What-is-truth I hesitate to try to write a blog with such a huge title. Endless books have been written on the topic. Let alone all the blogs, pub discussions and wars that have occurred as a consequence of this question.  I want to think about truth in a clinical setting rather than a religious or philosophical one-although I may stray in to these areas. I want to link two things that came up this weekend.The first was that a friend tweeted me warning me not to watch a particular film because it suggested that truth was relative.The second was a mini sermon from somebody at church giving his view of the “real” story of the Feeding of the 5000. I don’t have a particular view about this story. But his suggestion that this is simply a story about the value of good organisation left me unmoved. (It felt like all the magic had been taken out of the story. What was left were the dead facts.Neatly laid out. But nonetheless dead.) But I confess to being one who happily believes that somewhere in a hidden valley somewhere unicorns exist. And that dwarves, elves, fairies etc probably did live here-albeit a very long time ago. In a kinder age where they were appreciated and valued. So whilst I don’t know what happened to the 5000 I want to see the story as being about more than good organisation.
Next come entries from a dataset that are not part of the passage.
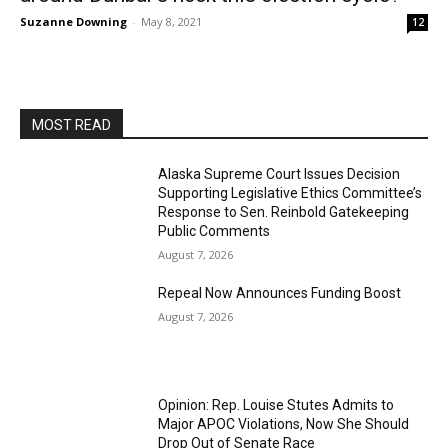
Suzanne Downing
-
May 8, 2021
12
MOST READ
Alaska Supreme Court Issues Decision
Supporting Legislative Ethics Committee’s
Response to Sen. Reinbold Gatekeeping
Public Comments
August 7, 2026
Repeal Now Announces Funding Boost
August 7, 2026
Opinion: Rep. Louise Stutes Admits to
Major APOC Violations, Now She Should
Drop Out of Senate Race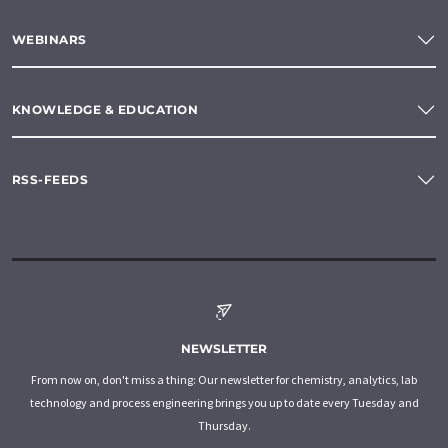
WEBINARS
KNOWLEDGE & EDUCATION
RSS-FEEDS
NEWSLETTER
From now on, don't miss a thing: Our newsletter for chemistry, analytics, lab
technology and process engineering brings you up to date every Tuesday and
Thursday.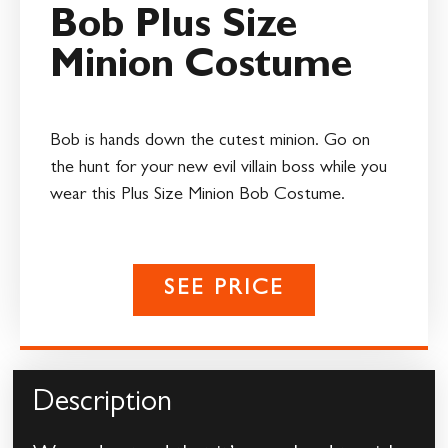
Bob Plus Size
Minion Costume
Bob is hands down the cutest minion. Go on
the hunt for your new evil villain boss while you
wear this Plus Size Minion Bob Costume.
SEE PRICE
Description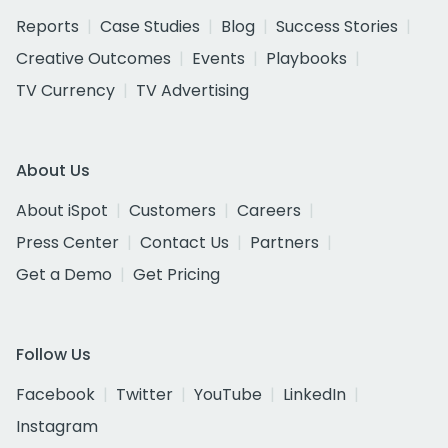
Reports
Case Studies
Blog
Success Stories
Creative Outcomes
Events
Playbooks
TV Currency
TV Advertising
About Us
About iSpot
Customers
Careers
Press Center
Contact Us
Partners
Get a Demo
Get Pricing
Follow Us
Facebook
Twitter
YouTube
LinkedIn
Instagram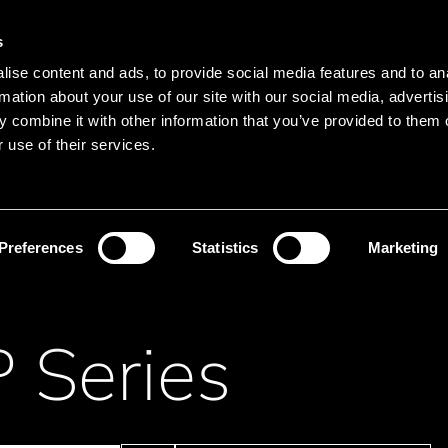
Main navigation
Merkliste
s
Languages
Menu
ise content and ads, to provide social media features and to an
Search
rmation about your use of our site with our social media, advertis
 combine it with other information that you’ve provided to them o
Search product names
 use of their services.
Resistor
Speciality
Preferences
Statistics
Marketing
 Series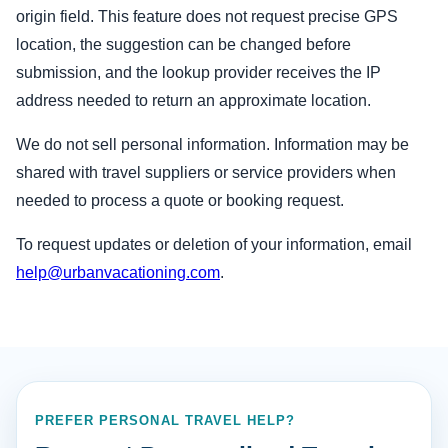
origin field. This feature does not request precise GPS
location, the suggestion can be changed before
submission, and the lookup provider receives the IP
address needed to return an approximate location.
We do not sell personal information. Information may be
shared with travel suppliers or service providers when
needed to process a quote or booking request.
To request updates or deletion of your information, email
help@urbanvacationing.com
.
PREFER PERSONAL TRAVEL HELP?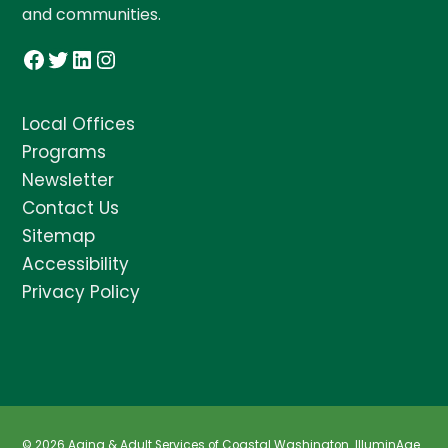
and communities.
Facebook
Twitter
LinkedIn
Instagram
Local Offices
Programs
Newsletter
Contact Us
Sitemap
Accessibility
Privacy Policy
© 2026 Aging & Adult Services of Coastal Washington.
IlluminAge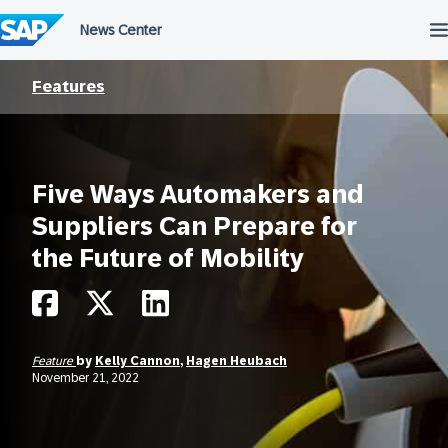
Skip
to
content
Features
Five Ways Automakers and
Suppliers Can Prepare for
the Future of Mobility
Feature
by
Kelly Cannon
,
Hagen Heubach
November 21, 2022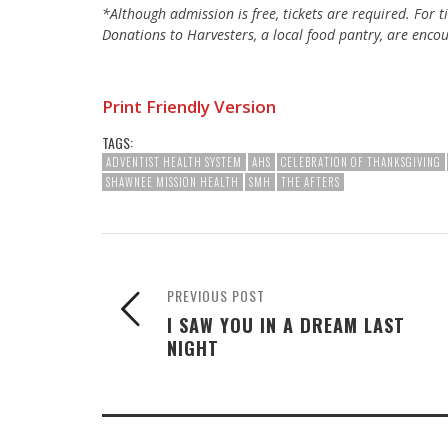
*Although admission is free, tickets are required. For 
Donations to Harvesters, a local food pantry, are enco
Print Friendly Version
TAGS:
ADVENTIST HEALTH SYSTEM
AHS
CELEBRATION OF THANKSGIVING
SHAWNEE MISSION HEALTH
SMH
THE AFTERS
PREVIOUS POST
I SAW YOU IN A DREAM LAST
NIGHT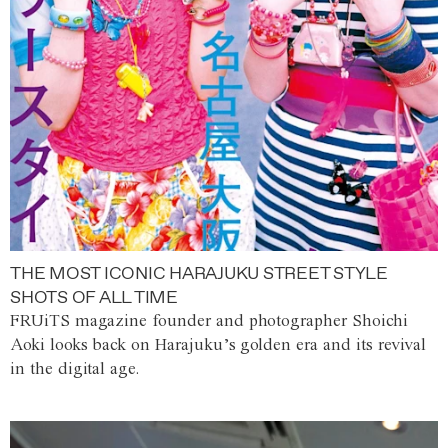
THE MOST ICONIC HARAJUKU STREET STYLE
SHOTS OF ALL TIME
FRUiTS magazine founder and photographer Shoichi
Aoki looks back on Harajuku’s golden era and its revival
in the digital age.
The film my friend was warning me about was one in which a number of witnesses give differing accounts of an accident they have seen. The problem seems to be that they all saw something different. They were all telling their truth. The word true -and its derivatives- has some interesting roots. It carries with it the idea of a truce. That there is an agreement between the story told and the facts. It also has connections with hard; strong; firm. All a long way from our contemporary Post modern understanding. In clinical work one tries to find a balance between “facts” and “telling”. One searches for meaning as much as facts. (Which is the problem with the current trial of several celebrities on charges of sexual harassment and abuse more that 30 years ago.How do the victims prove their case? How do the men charged prove their innocence?)  In counselling, we try to make a truce between hard facts-something happened. And soft facts-I don’t know why it happened.

I have had a number of patients who have come with problems with Anger. Their stories are similar in one regard. They always explode when they feel their partner is trying to belittle them. (Their partner seems to be doing something different. Trying to stop their partner from drinking too much. Or spending too much time out with his friends at the cost of family life. Or simply telling him that dinner is ready.) The “truth” differs depending on who is telling the story. Sometimes one has to stand back from a story and think about the details. Could this have happened in the time frame the patient is suggesting? Is it physically possible that the event could have happened as described? As a counsellor my task is not to find the Truth, the Whole Truth and nothing but the Truth. My task is to try to understand meaning. What does it mean that my patient tells me they are an innocent victim of domestic violence? What might it mean when I am told that my patient had an affair because his wife had got fat? Truth and meaning are not always the same thing. Which can make the work difficult at times. Counselling is not a law court where guilt and innocence are sought. As a counsellor I try to understand what it is my patient is conveying when they tell me a story. Rather like the Feeding of the 5000. There is no single meaning to the story. It may be a miracle-pure and simple. God did something astounding that day. Or it might be a story about good organisational skills. Or some other meaning. The danger comes when an orthodoxy imposes a given meaning to a story. (And orthodoxies can be internal as much as external!)